NEW YORK — Men’s Wearhouse and Jos. A. Bank, after an extended courting that included overtures on both sides and flirtations with other parties, will combine to create the nation’s fourth-largest menswear retail chain.
Men’s Wearhouse Inc. said Tuesday that it’s buying Jos. A. Bank Clothiers Inc. for $1.8 billion. The company will pay $65 a share, a 5 percent premium to Jos. A. Bank’s Monday closing price of $61.83.
Bank said it’s terminating its deal to acquire the parent company of Eddie Bauer, which sells outerwear.
On Tuesday, shares of both companies rose. Men’s Wearhouse’s stock was up 4.7 percent to $57.14; Jos. A. Bank rose 3.9 percent to $64.22.
The deal follows months of fighting over who would acquire whom.

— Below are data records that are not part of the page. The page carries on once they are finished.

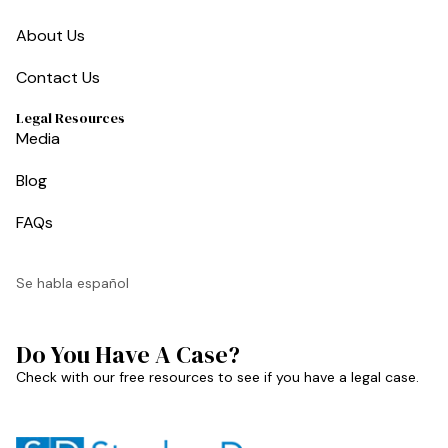
About Us
Contact Us
Legal Resources
Media
Blog
FAQs
Se habla español
Do You Have A Case?
Check with our free resources to see if you have a legal case.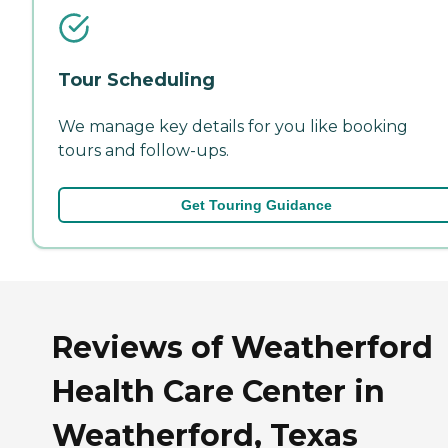
Tour Scheduling
We manage key details for you like booking
tours and follow-ups.
Get Touring Guidance
Reviews of Weatherford
Health Care Center in
Weatherford, Texas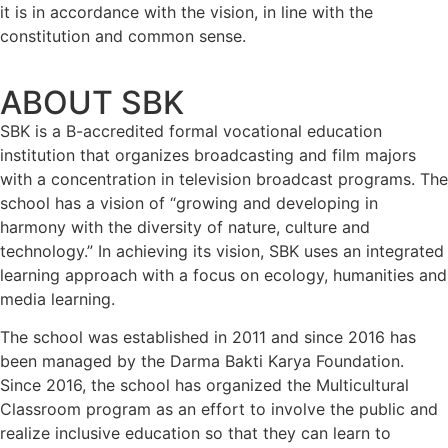
it is in accordance with the vision, in line with the
constitution and common sense.
ABOUT SBK
SBK is a B-accredited formal vocational education
institution that organizes broadcasting and film majors
with a concentration in television broadcast programs. The
school has a vision of “growing and developing in
harmony with the diversity of nature, culture and
technology.” In achieving its vision, SBK uses an integrated
learning approach with a focus on ecology, humanities and
media learning.
The school was established in 2011 and since 2016 has
been managed by the Darma Bakti Karya Foundation.
Since 2016, the school has organized the Multicultural
Classroom program as an effort to involve the public and
realize inclusive education so that they can learn to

Industry watchers had speculated a merger was inevitable, given the challenges the companies face in the increasingly competitive menswear landscape. With about 1,700 US stores and $3.5 billion in annual sales, the combined company’s reach in men’s clothing will be behind only Macy’s, Kohl’s, and J.C. Penney.
‘‘Together, Men’s Wearhouse and Jos. A. Bank will have increased scale and breadth,’’ said Doug Ewert, chief executive of Men’s Wearhouse.

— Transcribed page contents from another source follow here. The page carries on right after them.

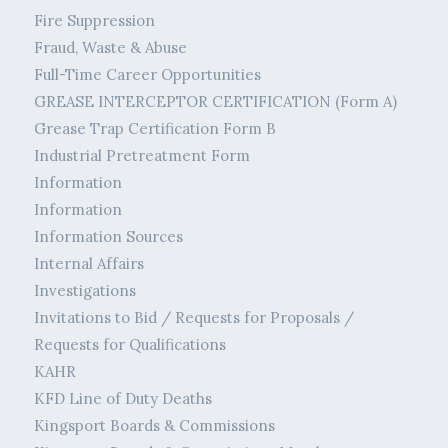
Fire Suppression
Fraud, Waste & Abuse
Full-Time Career Opportunities
GREASE INTERCEPTOR CERTIFICATION (Form A)
Grease Trap Certification Form B
Industrial Pretreatment Form
Information
Information
Information Sources
Internal Affairs
Investigations
Invitations to Bid / Requests for Proposals /
Requests for Qualifications
KAHR
KFD Line of Duty Deaths
Kingsport Boards & Commissions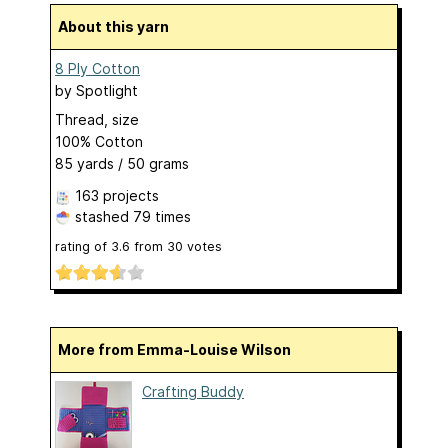
About this yarn
8 Ply Cotton
by
Spotlight
Thread, size
100% Cotton
85 yards / 50 grams
163 projects
stashed
79 times
rating of
3.6
from
30
votes
More from Emma-Louise Wilson
Crafting Buddy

Bank made the first move, in October, when it offered to buy its larger rival for $2.3 billion. Men’s Wearhouse turned the tables, offering to buy its rival for $1.54 billion. But after Bank turned down that bid, Men’s Wearhouse increased its offer to $1.6 billion and then again to $1.78 billion.

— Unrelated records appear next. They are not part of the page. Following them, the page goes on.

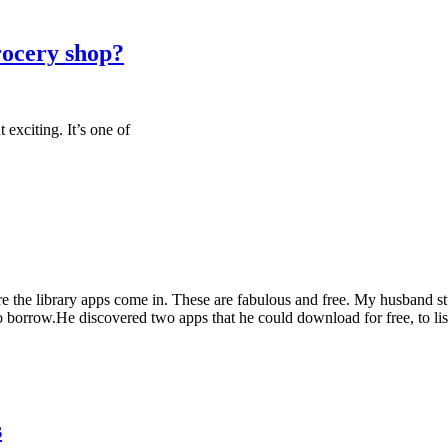
rocery shop?
t exciting. It’s one of
here the library apps come in. These are fabulous and free. My husband
 borrow.He discovered two apps that he could download for free, to lis
s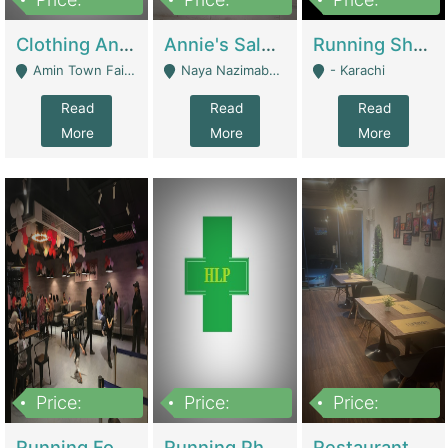
7,700,000
7,400,000
4,500,000
Clothing And Towel Online Store For Sale ..Ecommerce Store | Fashion & Apparel
Annie's Salon & Nail Bar | Beauty Parlors / Saloon
Running Shop For Sale | Shops & Stores
Amin Town Faisalabad - Faisalabad
Naya Nazimabad Shop #7, Lal Gate Main Manghopir Road Karachi, Pakistan - Karachi
- Karachi
Read
Read
Read
More
More
More
Price:
Price:
Price:
22,000,000
2,800,000
2,900,000
Running Food Business For Sale | Restaurants
Running Pharmacy Business For Sale | Pharmacy
Restaurant For Sale In Karachi Dha Phase 6 | Restaurants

In the middle of the back-and forth, Jos. A. Bank said last month it was buying Everest Holdings LLC, Eddie Bauer’s owner. But it left the door open for a deal with Men’s Wearhouse by saying if it received a superior acquisition offer, it would pay a termination fee to end the Eddie Bauer deal.
Despite the rough negotiations, both companies say they expect a smooth integration. In a joint news release, they said shareholders will benefit from $100 million to $150 million in savings over three years as the new company improves sourcing and merchandising.
Men’s Wearhouse declined to comment on any layoffs or management changes beyond what was in the press release: ‘‘Management will consist of the most qualified individuals from both organizations.’’
The suit business generated $2.3 billion in revenue last year; it’s been up 4 percent over the past three years, according to NPD Group, fueled in part by tight-fitting suits that have attracted young males.
Stifel Nicolaus analyst Richard Jaffe said the deal means both companies can lower costs and borrow each other’s expertise.